In order to confirm whether CISD2 silencing-induced glioma cell death was dependent on autophagy, the specific autophagy inhibitor, 3-MA, was used. Compared with the control group, si-CISD2 led to significant increases in cell apoptosis (Fig. 5A) and necrosis (Fig. 5B), however, these effects were eliminated by 3-MA. Consistently, the colony formation assay showed that si-CISD2 markedly reduced the mean number of colonies, compared with that in the control group, which was reversed by 3-MA (Fig. 5C). Finally, the wound-healing assay revealed that si-CISD significantly attenuated the invasive ability of U87 cells, which was also abrogated by 3-MA (Fig. 5D).
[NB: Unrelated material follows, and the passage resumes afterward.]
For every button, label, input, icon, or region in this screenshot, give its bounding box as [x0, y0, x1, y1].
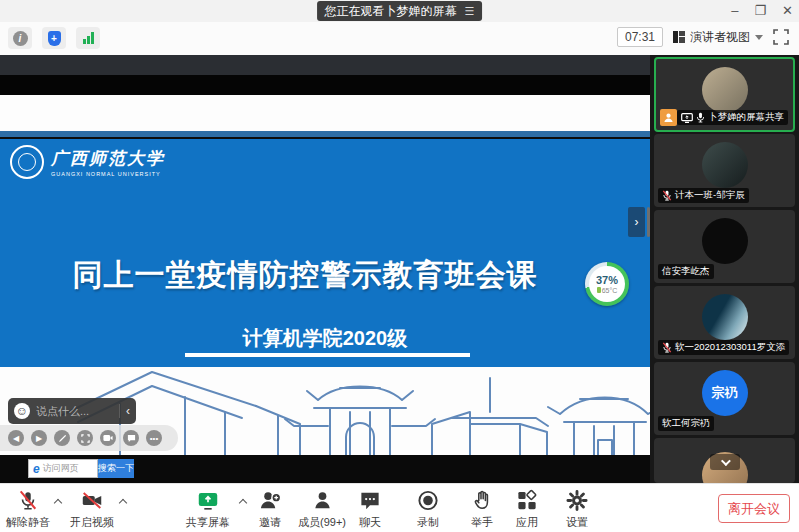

Taken together, these data suggested that inhibiting autophagy significantly alleviated the CISD2 silencing-induced suppression of glioma cell proliferation and survival.
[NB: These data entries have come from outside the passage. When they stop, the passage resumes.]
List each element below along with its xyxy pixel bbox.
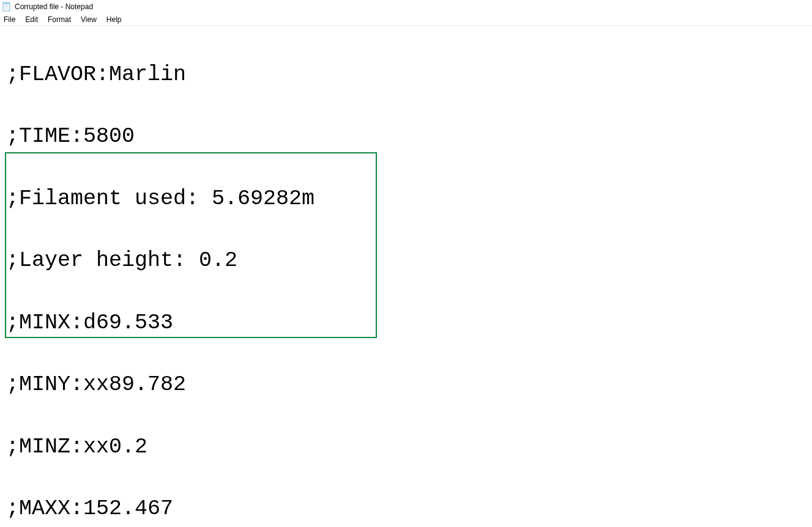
menu-edit[interactable]: Edit bbox=[20, 14, 43, 25]
menu-view[interactable]: View bbox=[76, 14, 102, 25]
menu-help[interactable]: Help bbox=[102, 14, 127, 25]
text-editor-content[interactable]: ;FLAVOR:Marlin ;TIME:5800 ;Filament used… bbox=[0, 26, 812, 527]
text-line: ;TIME:5800 bbox=[6, 121, 806, 152]
menu-file[interactable]: File bbox=[2, 14, 20, 25]
text-line: ;Layer height: 0.2 bbox=[6, 245, 806, 276]
menu-bar: File Edit Format View Help bbox=[0, 13, 812, 26]
text-line: ;Filament used: 5.69282m bbox=[6, 183, 806, 215]
text-line: ;MINY:xx89.782 bbox=[6, 369, 806, 400]
window-title: Corrupted file - Notepad bbox=[15, 2, 93, 11]
text-line: ;MINX:d69.533 bbox=[6, 308, 806, 339]
menu-format[interactable]: Format bbox=[43, 14, 76, 25]
text-line: ;MINZ:xx0.2 bbox=[6, 432, 806, 463]
text-line: ;FLAVOR:Marlin bbox=[6, 59, 806, 90]
svg-rect-1 bbox=[3, 2, 10, 4]
notepad-icon bbox=[2, 2, 12, 12]
text-line: ;MAXX:152.467 bbox=[6, 493, 806, 525]
title-bar: Corrupted file - Notepad bbox=[0, 0, 812, 13]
Previous studies have shown that beclin-1 is vital in the activation of autophagy (26). Therefore, the present study hypothesized that the enhanced autophagy by CISD2 silencing is dependent on beclin-1. The Co-IP assay showed that endogenous CISD2 was able to bind with beclin-1 (Fig. 6A). In addition, U87 cells with si-CISD2 and si-beclin-1 vectors were co-transfected, and the activity of autophagy activity was evaluated using western blot analysis. The results of the western blot analysis confirmed that CISD2 and beclin-1 were effectively knocked down (Fig. 6B-D). The data revealed that the downregulation of beclin-1 significantly eliminated the si-CISD2-induced increase in LC3-II and Atg7, and decrease in p62 in the U87 cells (Fig. 6E-G). Taken together, these data demonstrated that the CISD2 silencing-induced activation of autophagy was mediated by beclin-1.
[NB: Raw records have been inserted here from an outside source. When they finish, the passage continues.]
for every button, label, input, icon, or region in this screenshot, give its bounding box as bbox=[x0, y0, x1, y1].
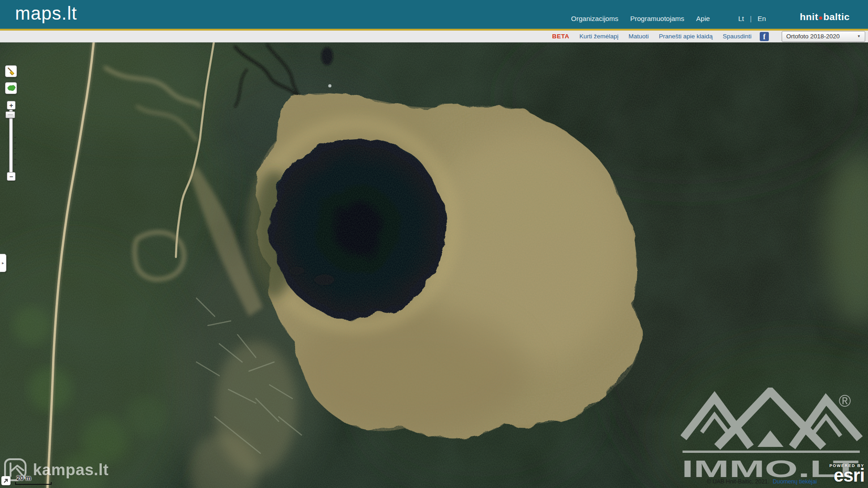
toolbar-link-report-error[interactable]: Pranešti apie klaidą bbox=[659, 33, 713, 40]
map-toolbar: BETA Kurti žemėlapį Matuoti Pranešti api… bbox=[0, 31, 868, 42]
language-switcher: Lt | En bbox=[738, 15, 766, 22]
clear-tool-button[interactable] bbox=[5, 65, 17, 77]
broom-icon bbox=[6, 67, 16, 76]
nav-organizacijoms[interactable]: Organizacijoms bbox=[571, 15, 618, 22]
main-nav: Organizacijoms Programuotojams Apie Lt |… bbox=[571, 0, 868, 29]
facebook-icon[interactable]: f bbox=[760, 32, 769, 41]
scale-label: 20 m bbox=[15, 474, 52, 482]
toolbar-link-create-map[interactable]: Kurti žemėlapį bbox=[579, 33, 619, 40]
zoom-out-button[interactable]: − bbox=[7, 172, 16, 181]
chevron-right-icon: ▸ bbox=[2, 261, 4, 265]
copyright-text: © UAB Hnit-Baltic, 2021. bbox=[707, 478, 769, 485]
nav-programuotojams[interactable]: Programuotojams bbox=[630, 15, 684, 22]
maps-lt-app: maps.lt Organizacijoms Programuotojams A… bbox=[0, 0, 868, 488]
zoom-slider-track[interactable] bbox=[9, 110, 13, 173]
beta-badge: BETA bbox=[552, 33, 570, 40]
facebook-letter: f bbox=[763, 32, 765, 41]
lang-divider: | bbox=[750, 15, 752, 22]
scale-line bbox=[15, 482, 52, 485]
scale-bar: 20 m bbox=[15, 474, 52, 485]
data-providers-link[interactable]: Duomenų tiekėjai bbox=[773, 478, 817, 485]
nav-apie[interactable]: Apie bbox=[696, 15, 710, 22]
scale-expand-button[interactable] bbox=[1, 476, 11, 485]
brand-dot-icon bbox=[819, 16, 822, 20]
hnit-baltic-logo: hnit baltic bbox=[800, 11, 850, 22]
attribution: © UAB Hnit-Baltic, 2021. Duomenų tiekėja… bbox=[707, 478, 817, 485]
aerial-imagery bbox=[0, 42, 868, 488]
lithuania-extent-button[interactable] bbox=[5, 82, 17, 94]
zoom-slider-handle[interactable] bbox=[5, 111, 15, 118]
lang-en[interactable]: En bbox=[757, 15, 766, 22]
zoom-in-button[interactable]: + bbox=[7, 101, 16, 110]
site-logo[interactable]: maps.lt bbox=[15, 3, 77, 24]
brand-part1: hnit bbox=[800, 11, 818, 22]
lang-lt[interactable]: Lt bbox=[738, 15, 744, 22]
lithuania-shape-icon bbox=[6, 84, 16, 93]
arrow-up-right-icon bbox=[3, 478, 9, 483]
panel-expander-tab[interactable]: ▸ bbox=[0, 254, 6, 272]
brand-part2: baltic bbox=[823, 11, 850, 22]
basemap-dropdown-value: Ortofoto 2018-2020 bbox=[786, 33, 840, 40]
basemap-dropdown[interactable]: Ortofoto 2018-2020 ▼ bbox=[782, 31, 865, 42]
chevron-down-icon: ▼ bbox=[857, 34, 861, 38]
toolbar-link-measure[interactable]: Matuoti bbox=[629, 33, 649, 40]
map-viewport[interactable]: + − ▸ 20 m kampas.lt bbox=[0, 42, 868, 488]
toolbar-link-print[interactable]: Spausdinti bbox=[723, 33, 752, 40]
zoom-slider-ticks bbox=[14, 137, 16, 167]
top-header: maps.lt Organizacijoms Programuotojams A… bbox=[0, 0, 868, 29]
Using TargetScan, the present study found that CISD2 was one of the potential targets of miR-449a. The predicted binding site of miR-449a with the CISD2 3′-UTR is shown in Fig. 7A. To confirm the interaction between miR-449a and CISD2, the CISD2 complementary sites, with or without mutations, were cloned into the 3′-UTR of the firefly luciferase gene and co-transfected with miR-449a mimics into U87 cells. The results revealed that the presence of miR-449a led to a significant reduction in the relative luciferase activity of the wild-type construct of the CISD2 3′-UTR in U87 cells. However, the mutant construct of the CISD2 3′-UTR eliminated the suppressive effect of miR-449a in the U87 cells (Fig. 7B). The above results demonstrated that CISD2 is a direct target of miR-449a.